Would you reproduce each line below exactly, leaving every picture out?
(Record excerpts begins)
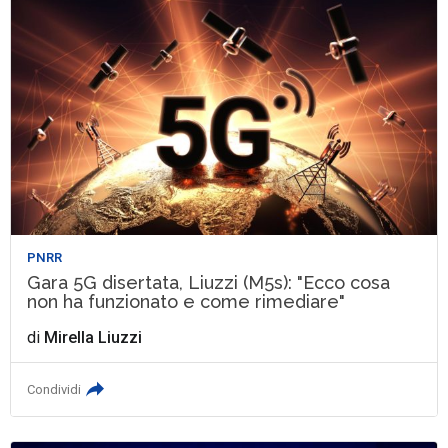
PNRR
Gara 5G disertata, Liuzzi (M5s): "Ecco cosa
non ha funzionato e come rimediare"
di
Mirella Liuzzi
Condividi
(Record excerpts ends)
Output =>
PNRR
Gara 5G disertata, Liuzzi (M5s): "Ecco cosa
non ha funzionato e come rimediare"
di
Mirella Liuzzi
Condividi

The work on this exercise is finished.